START SUPPLIED DATA

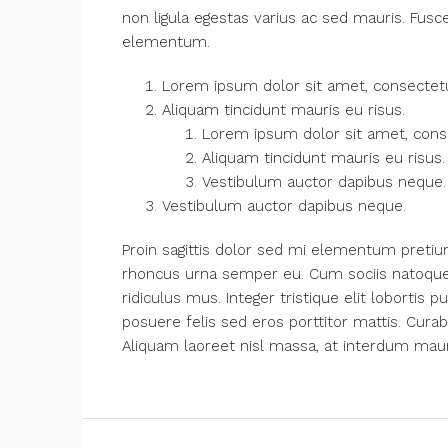
non ligula egestas varius ac sed mauris. Fu
elementum.
Lorem ipsum dolor sit amet, consectetue
Aliquam tincidunt mauris eu risus.
Lorem ipsum dolor sit amet, consec
Aliquam tincidunt mauris eu risus.
Vestibulum auctor dapibus neque.
Vestibulum auctor dapibus neque.
Proin sagittis dolor sed mi elementum pretiu
rhoncus urna semper eu. Cum sociis natoque 
ridiculus mus. Integer tristique elit loborti
posuere felis sed eros porttitor mattis. Curab
Aliquam laoreet nisl massa, at interdum mauris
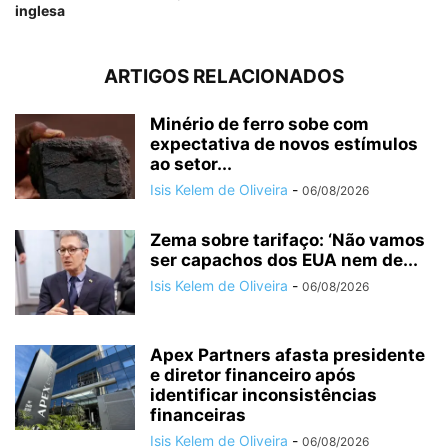
inglesa
ARTIGOS RELACIONADOS
Minério de ferro sobe com
expectativa de novos estímulos
ao setor...
Isis Kelem de Oliveira
-
06/08/2026
Zema sobre tarifaço: ‘Não vamos
ser capachos dos EUA nem de...
Isis Kelem de Oliveira
-
06/08/2026
Apex Partners afasta presidente
e diretor financeiro após
identificar inconsistências
financeiras
Isis Kelem de Oliveira
-
06/08/2026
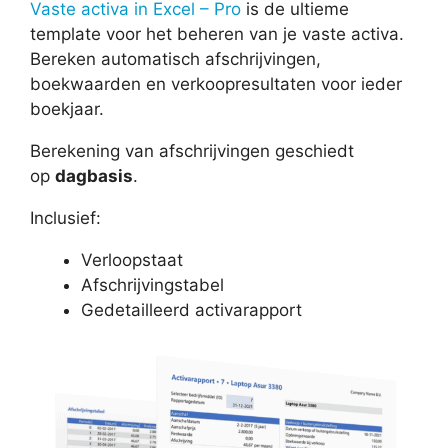
Vaste activa in Excel – Pro
is de ultieme
template voor het beheren van je vaste activa.
Bereken automatisch afschrijvingen,
boekwaarden en verkoopresultaten voor ieder
boekjaar.
Berekening van afschrijvingen geschiedt
op
dagbasis
.
Inclusief:
Verloopstaat
Afschrijvingstabel
Gedetailleerd activarapport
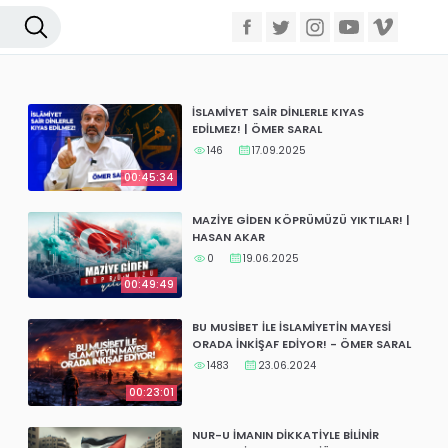
İSLAMİYET SAİR DİNLERLE KIYAS
EDİLMEZ! | ÖMER SARAL
146
17.09.2025
00:45:34
MAZİYE GİDEN KÖPRÜMÜZÜ YIKTILAR! |
HASAN AKAR
0
19.06.2025
00:49:49
BU MUSİBET İLE İSLAMİYETİN MAYESİ
ORADA İNKİŞAF EDİYOR! - ÖMER SARAL
1483
23.06.2024
00:23:01
NUR-U İMANIN DİKKATİYLE BİLİNİR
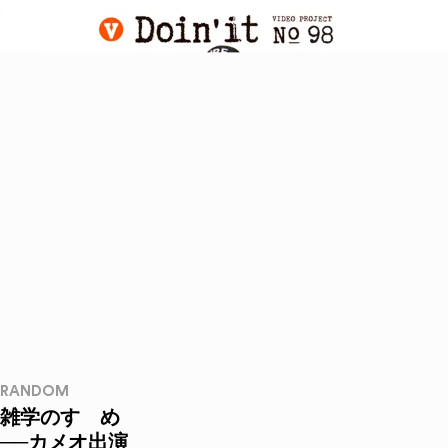
RANDOM
雑学のすゝめ
──カメオ出演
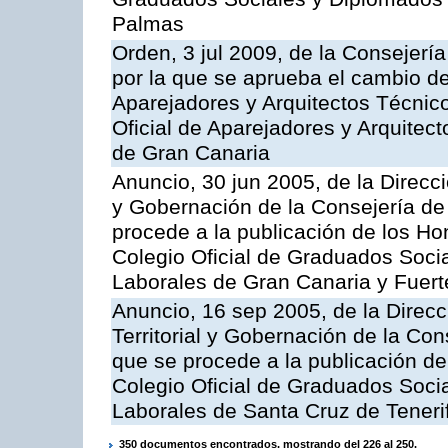
Palmas
Orden, 3 jul 2009, de la Consejería
por la que se aprueba el cambio de
Aparejadores y Arquitectos Técnico
Oficial de Aparejadores y Arquitec
de Gran Canaria
Anuncio, 30 jun 2005, de la Direcci
y Gobernación de la Consejería de 
procede a la publicación de los Ho
Colegio Oficial de Graduados Soci
Laborales de Gran Canaria y Fuert
Anuncio, 16 sep 2005, de la Direc
Territorial y Gobernación de la Cons
que se procede a la publicación de 
Colegio Oficial de Graduados Soci
Laborales de Santa Cruz de Teneri
350 documentos encontrados, mostrando del 226 al 250.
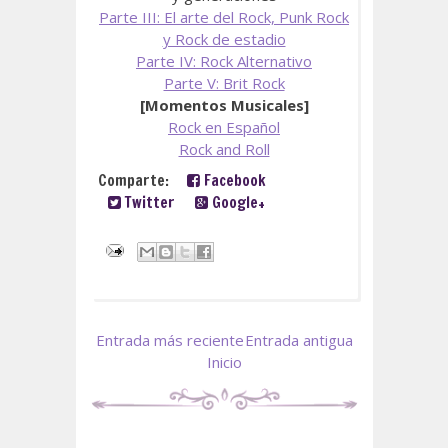
Parte III: El arte del Rock, Punk Rock
y Rock de estadio
Parte IV: Rock Alternativo
Parte V: Brit Rock
[Momentos Musicales]
Rock en Español
Rock and Roll
Comparte:
Facebook
Twitter
Google+
Entrada más reciente
Entrada antigua
Inicio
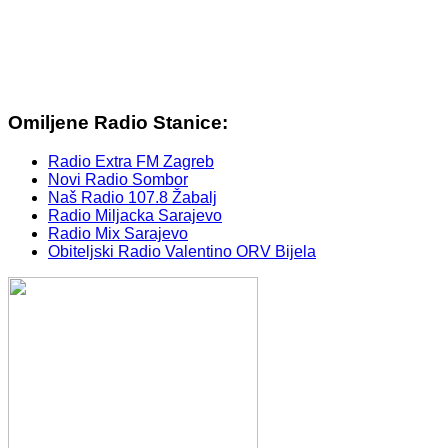
Omiljene Radio Stanice:
Radio Extra FM Zagreb
Novi Radio Sombor
Naš Radio 107.8 Žabalj
Radio Miljacka Sarajevo
Radio Mix Sarajevo
Obiteljski Radio Valentino ORV Bijela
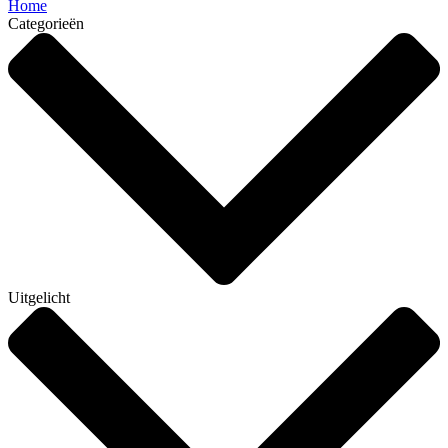
Home
Categorieën
Uitgelicht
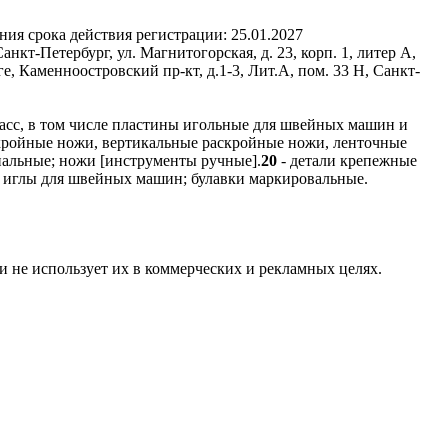
ния срока действия регистрации:
25.01.2027
кт-Петербург, ул. Магнитогорская, д. 23, корп. 1, литер А,
 Каменноостровский пр-кт, д.1-3, Лит.А, пом. 33 Н, Санкт-
асс, в том числе пластины игольные для швейных машин и
скройные ножи, вертикальные раскройные ножи, ленточные
альные; ножи [инструменты ручные].
20
- детали крепежные
; иглы для швейных машин; булавки маркировальные.
и не использует их в коммерческих и рекламных целях.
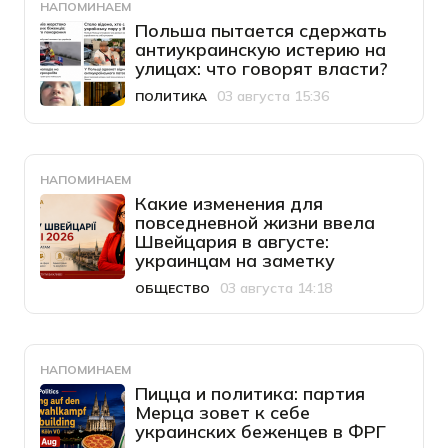
НАПОМИНАЕМ
Польша пытается сдержать
антиукраинскую истерию на
улицах: что говорят власти?
03 августа 15:36
ПОЛИТИКА
Категория
Дата публикации
НАПОМИНАЕМ
Какие изменения для
повседневной жизни ввела
Швейцария в августе:
украинцам на заметку
03 августа 14:18
ОБЩЕСТВО
Категория
Дата публикации
НАПОМИНАЕМ
Пицца и политика: партия
Мерца зовет к себе
украинских беженцев в ФРГ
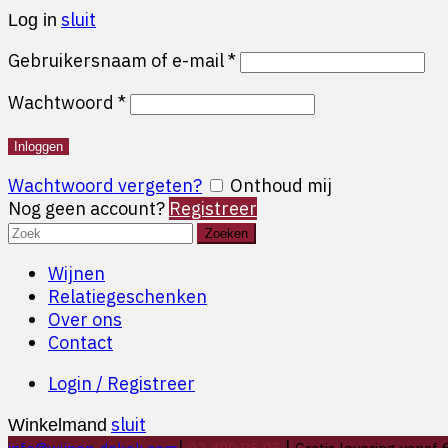
sluit
Log in
Gebruikersnaam of e-mail
*
Wachtwoord
*
Inloggen
Wachtwoord vergeten?
Onthoud mij
Nog geen account?
Registreer
Search
Zoeken
for:
Wijnen
Relatiegeschenken
Over ons
Contact
Login / Registreer
sluit
Winkelmand
|
|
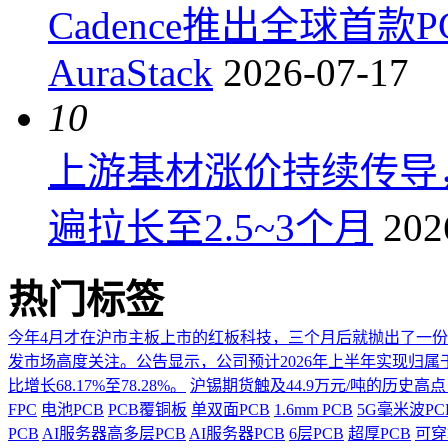
Cadence推出全球首
AuraStack
2026-07-17
10
上游基材涨价持续传导
遍拉长至2.5~3个月
202
热门标签
今年4月才在沪市主板上市的红板科技，三个月后就抛出了一
发市场高度关注。公告显示，公司预计2026年上半年实现归属于上市
比增长68.17%至78.28%。
沪锡期货触及44.9万元/吨的历史高
FPC
电池PCB
PCB覆铜板
单双面PCB
1.6mm PCB
5G毫米波P
PCB
AI服务器高多层PCB
AI服务器PCB
6层PCB
超厚PCB
可穿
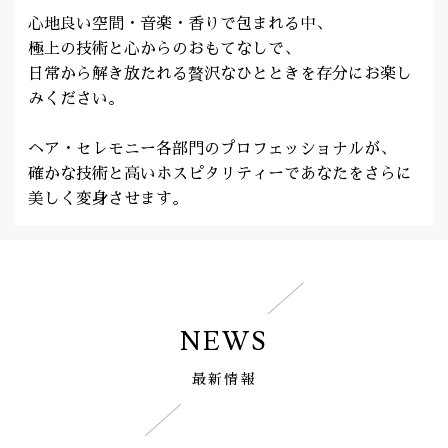
心地良い空間・音楽・香りで包まれる中、
極上の技術と心からのおもてなしで、
日常から解き放たれる贅沢なひとときを存分にお楽し
みください。
ヘア・セレモニー各部門のプロフェッショナルが、
確かな技術と高いホスピタリティーであなたをさらに
美しく変身させます。
NEWS
最新情報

END SUPPLIED DATA

→ EXERCISE OBJECTIVE
Your answer must be every line from the entries that contains the string "amet", copied as it stands.

→ FINAL ANSWER
Lorem ipsum dolor sit amet, consectetue
Lorem ipsum dolor sit amet, consec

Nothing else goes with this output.